- TASK OBJECTIVE -
Repeat each entry word for word. Leave any images out of the copy.

---------- THE RECORDS ----------

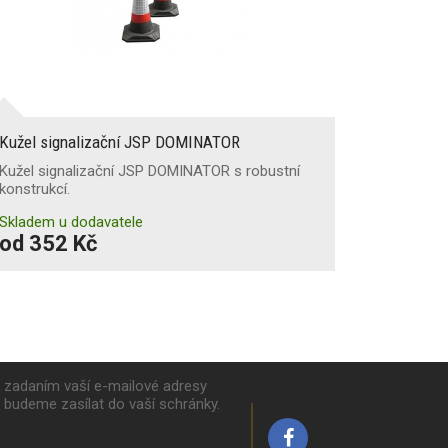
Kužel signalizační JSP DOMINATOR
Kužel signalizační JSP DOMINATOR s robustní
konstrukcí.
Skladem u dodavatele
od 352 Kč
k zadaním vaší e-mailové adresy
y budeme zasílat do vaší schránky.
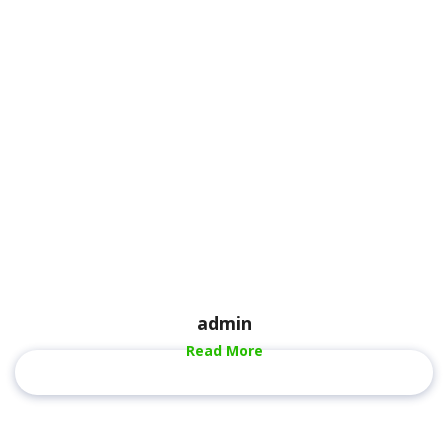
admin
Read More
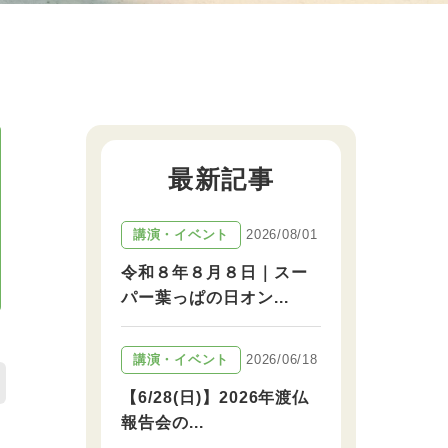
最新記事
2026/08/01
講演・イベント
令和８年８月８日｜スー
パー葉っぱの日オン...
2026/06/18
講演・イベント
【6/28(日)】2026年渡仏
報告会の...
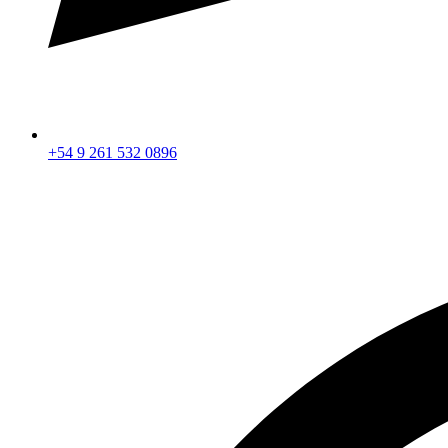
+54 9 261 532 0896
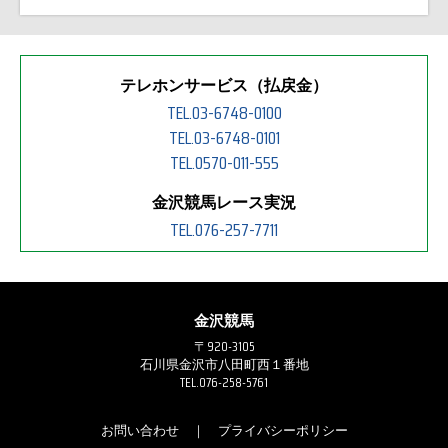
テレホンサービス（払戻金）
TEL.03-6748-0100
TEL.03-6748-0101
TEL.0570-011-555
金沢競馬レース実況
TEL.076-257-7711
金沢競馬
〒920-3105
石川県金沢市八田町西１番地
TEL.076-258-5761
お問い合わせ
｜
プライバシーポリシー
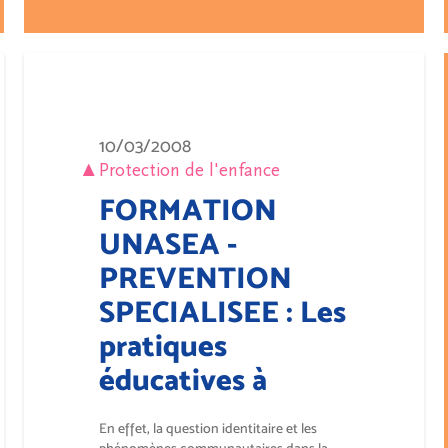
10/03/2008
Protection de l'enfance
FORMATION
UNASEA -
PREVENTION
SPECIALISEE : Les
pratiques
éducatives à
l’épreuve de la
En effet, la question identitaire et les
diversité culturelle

----------

- TASK ANSWER -
Kužel signalizační JSP DOMINATOR
Kužel signalizační JSP DOMINATOR s robustní
konstrukcí.
Skladem u dodavatele
od 352 Kč
k zadaním vaší e-mailové adresy
y budeme zasílat do vaší schránky.
admin
Read More
最新記事
2026/08/01
講演・イベント
令和８年８月８日｜スー
パー葉っぱの日オン...
2026/06/18
講演・イベント
【6/28(日)】2026年渡仏
報告会の...
+54 9 261 532 0896
テレホンサービス（払戻金）
TEL.03-6748-0100
TEL.03-6748-0101
TEL.0570-011-555
金沢競馬レース実況
TEL.076-257-7711
金沢競馬
〒920-3105
石川県金沢市八田町西１番地
TEL.076-258-5761
お問い合わせ
｜
プライバシーポリシー
10/03/2008
Protection de l'enfance
FORMATION
UNASEA -
PREVENTION
SPECIALISEE : Les
pratiques
éducatives à
l’épreuve de la
En effet, la question identitaire et les
diversité culturelle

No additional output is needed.